“You see, Aunt, I don’t really care what church I go to; I’m only a Catholic for social convenience.”
“That’s too bad, isn’t it?” She was putting on her bonnet.
“I don’t know, I don’t seem to have any feeling about it one way or another. I never could seem to learn much about God, Aunt, don’t you remember?”
“But don’t you believe in Him, Jane?”
“Honestly, Aunt, I don’t know. Sometimes I wish I could, but that’s when I’m in trouble and only because I want some one to help me out. That’s not believing, is it? It’s just cowardice.”
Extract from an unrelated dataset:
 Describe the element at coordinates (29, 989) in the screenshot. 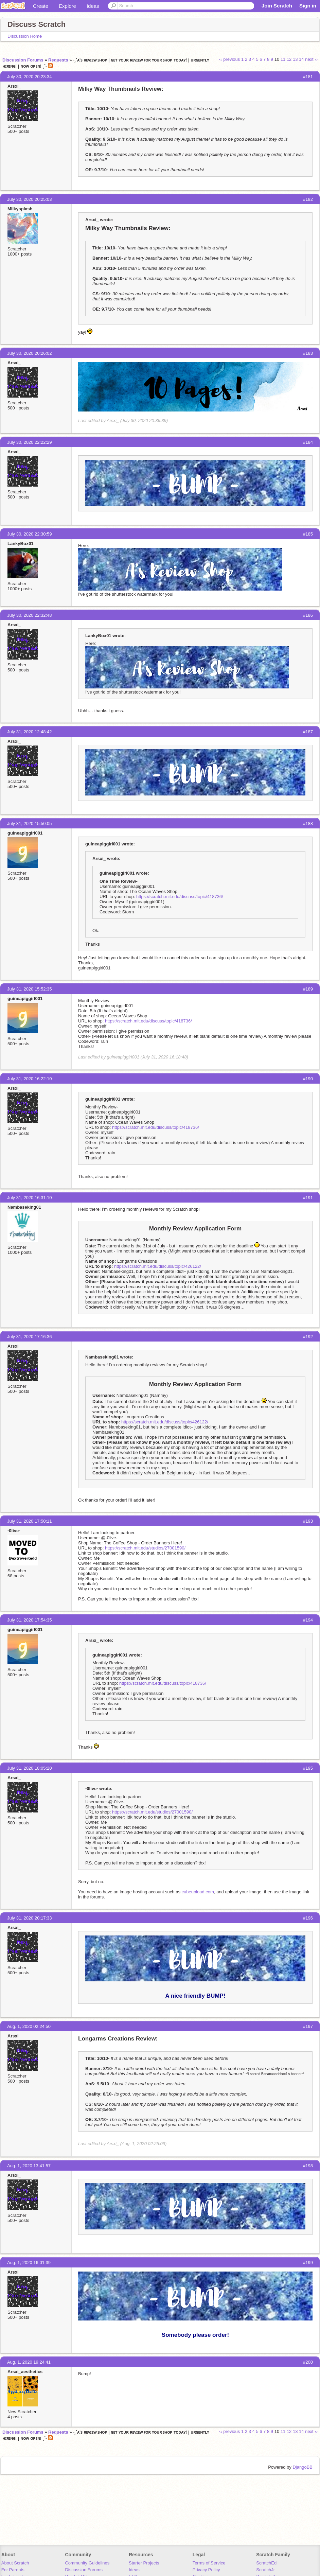

I see `July 31, 2020 15:52:35` at that location.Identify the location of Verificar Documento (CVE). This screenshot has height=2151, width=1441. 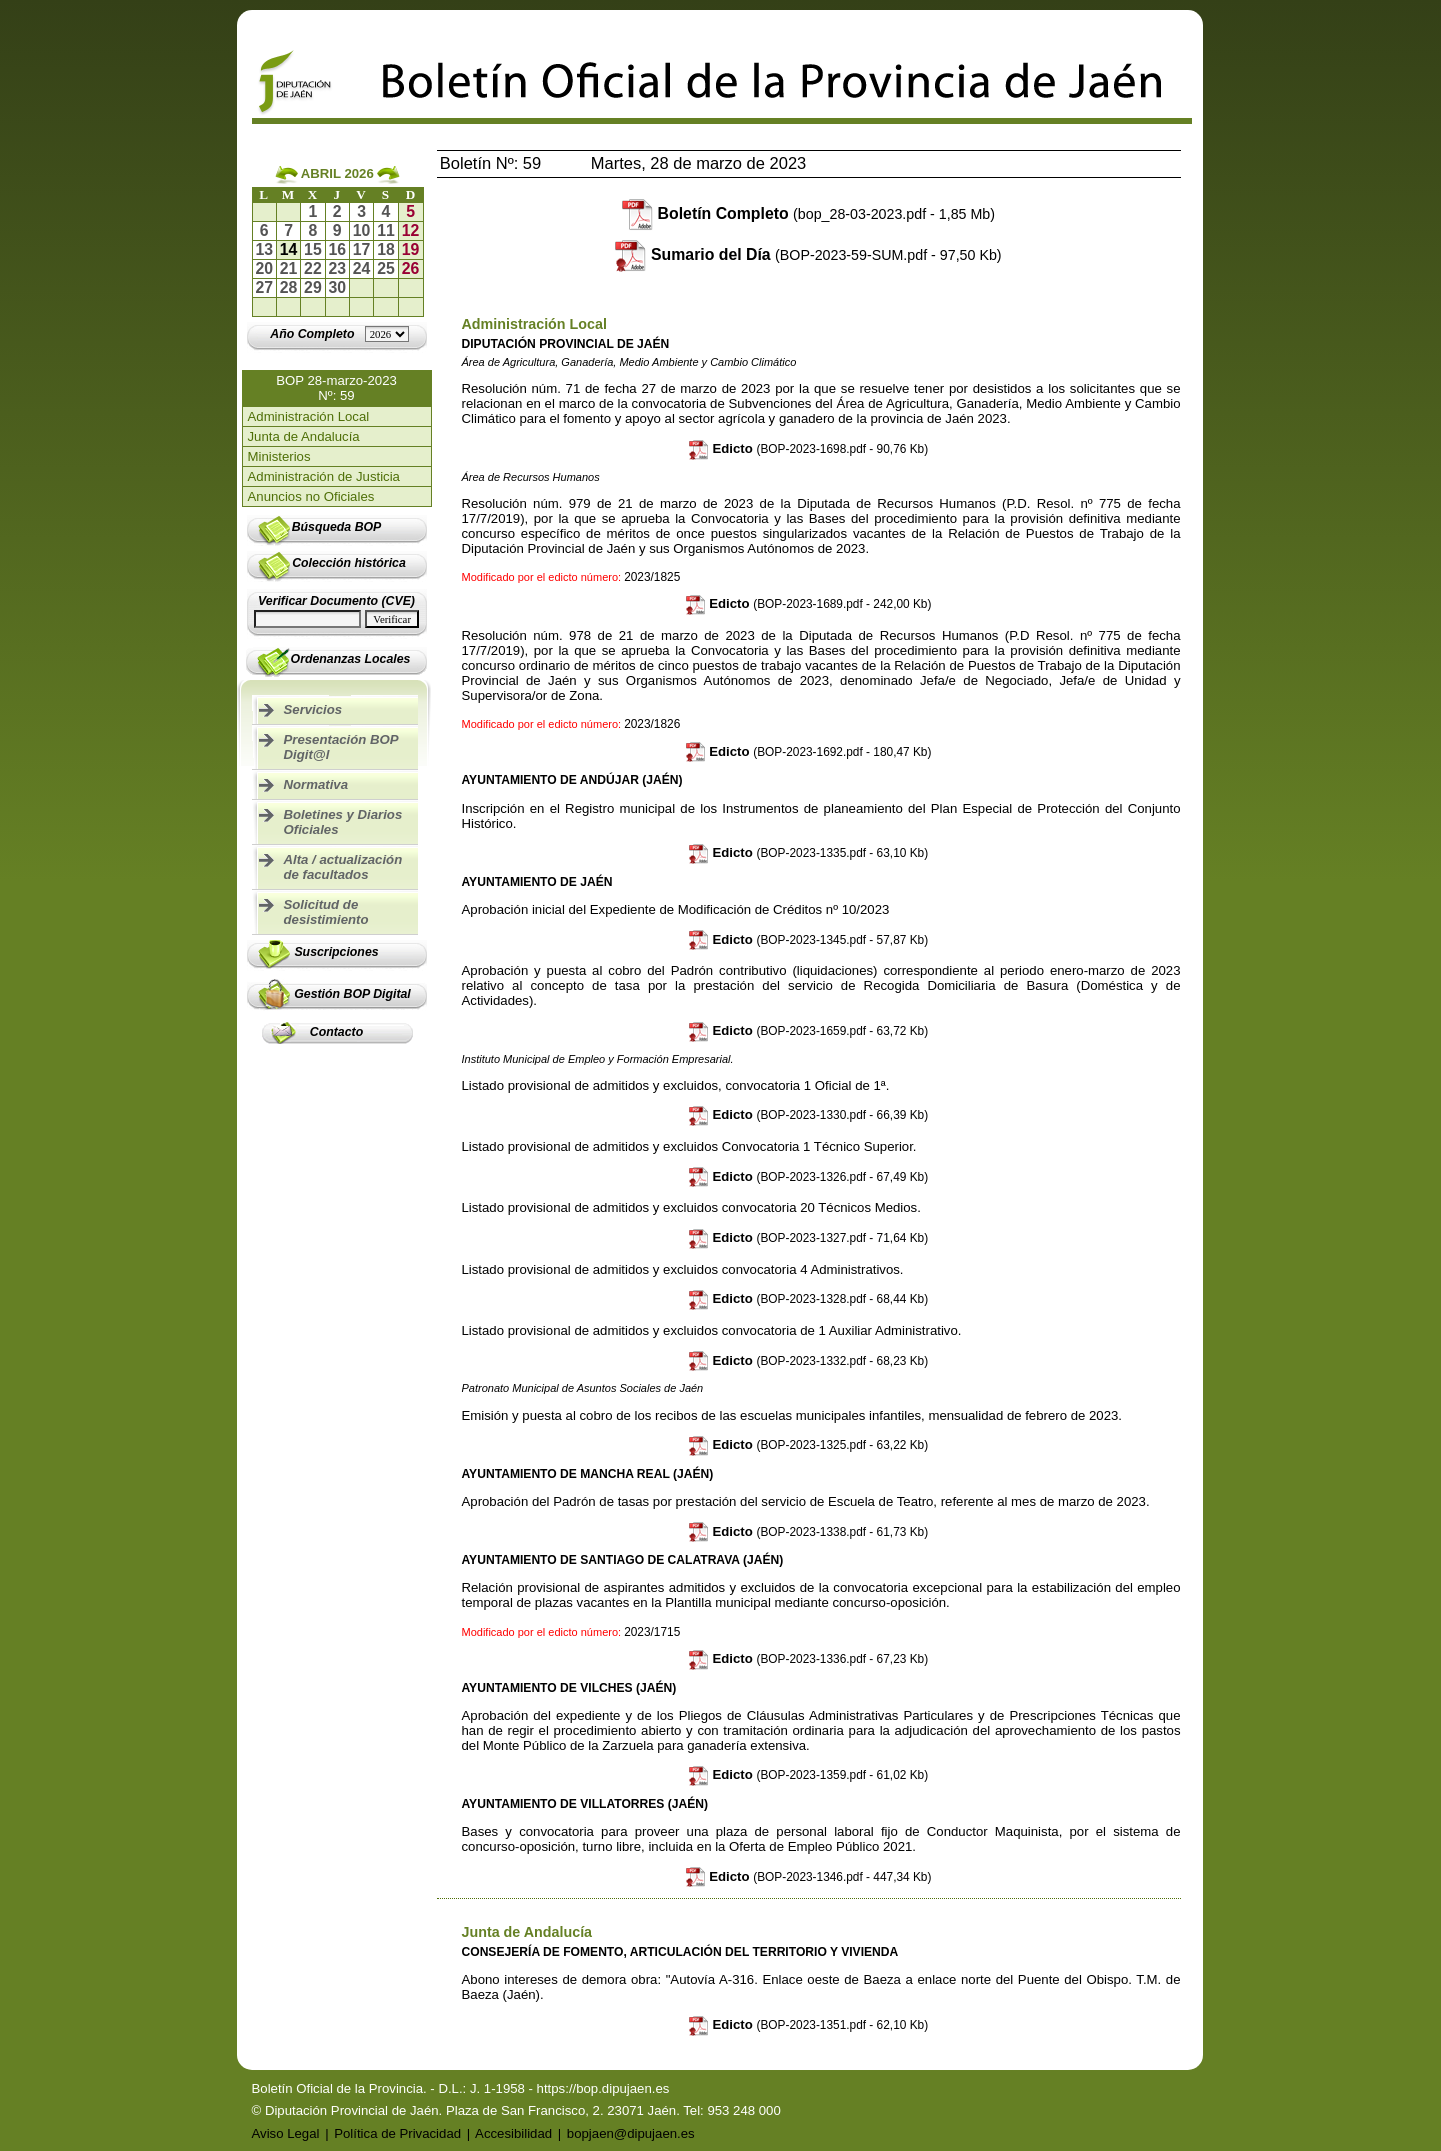
(336, 601).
My aunt grunted. “Religion mostly is, but there’s something else, like what your grandmother had.”
“Yes, I know.”
She said no more, and I was grateful to her for taking it like that. We were companions in spite of everything.
But when my Aunt Beth came with her husband to visit us things became more difficult. She had taken my turning Roman Catholic as a dreadful personal problem of her own, and felt, dear little soul, that she must try to bring me back to the fold. The result was painful. She came armed with tracts and pamphlets, a whole bag full of appalling literature. I was greatly astonished, for I remembered her as a very gentle little creature. With age she had grown militant in the cause of evangelical truth. She took me to camp meetings and prayer meetings. She would come into my room at night in her pink flannel dressing gown, her little middle-aged face aglow with ecstatic resolve, and would press into my hand just one more message, a dreadful booklet, “The Murder of God’s Word,” or something of that kind. I was at last driven to appeal to my Aunt Patience for protection. She took up the cudgels for me.
“I guess Jane’s all right, Beth, I wouldn’t worry. God’s the same, whatever your Church.”